I nagle, w lutym 2024 roku, za namową teścia, została współprzewodniczącą Republican National Committee – komitetu partyjnego republikanów, który zatwierdza program wyborczy partii, finanse etc.
"Potrzebuję kogoś, komu mogę zaufać"
"Moja bardzo utalentowana synowa Lara Trump zgodziła się kandydować na stanowisko współprzewodniczącej RNC" – ogłosił były prezydent.
Podobno nie była to jednak szybka decyzja. "Nie chcę na tobie wywierać presji, ale potrzebuję kogoś, komu mogę zaufać" – miał jej powiedzieć Trump.
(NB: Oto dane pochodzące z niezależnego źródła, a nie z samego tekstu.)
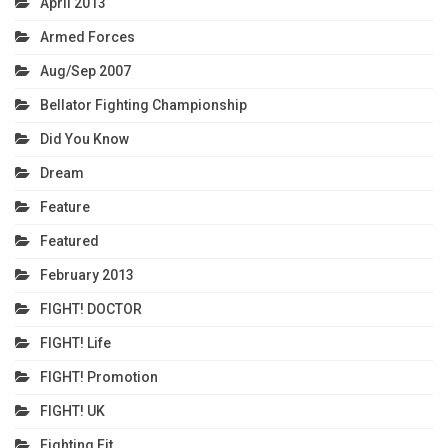
April 2013
Armed Forces
Aug/Sep 2007
Bellator Fighting Championship
Did You Know
Dream
Feature
Featured
February 2013
FIGHT! DOCTOR
FIGHT! Life
FIGHT! Promotion
FIGHT! UK
Fighting Fit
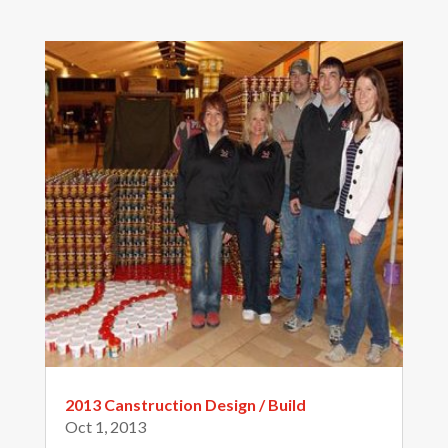
2013 Canstruction Design / Build
Oct 1, 2013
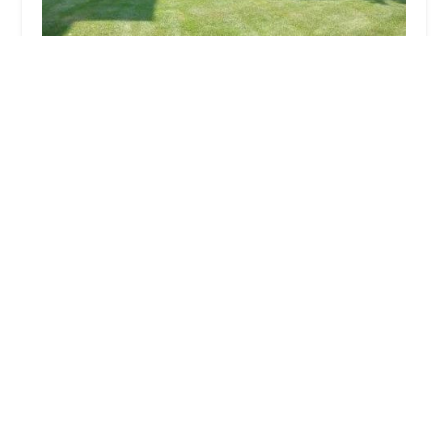
Suburban Landscaping
4.0 (53 reviews)
1604 East End Ave, Chicago Heights, IL 60411,
USA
Do podjęcia decyzji mieli ją też przekonywać Ivanka Trump i jej mąż.
Ona sama mówiła zaś, że była w szoku, kiedy teść zadzwonił do niej w tej sprawie.
Dziś, jak analizuje Eric Cortellessa, dziennikarz "Time" jej przemówienie "było zaprezentowaniem jej narodowi w wielkim stylu", ponieważ chociaż Lara brała już udział w kampaniach wyborczych i przez ostatnie lata była częścią rodziny Trumpa i jego politycznego, wewnętrznego kręgu, po raz pierwszy występuje w roli, która daje jej realną władzę w Partii Republikańskiej.
Ale czy Lara ma większe ambicje? To się dopiero okaże. Cortellessa, który z nią rozmawiał, pisze, że kazała mu zwrócić uwagę na drugiego syna Trumpa, Donalda Johna Trumpa Jr. Bo jeśli ktoś w rodzinie Trumpów miałby mieć polityczne aspiracje, by ubiegać się o wyższe stanowisko, to właśnie on.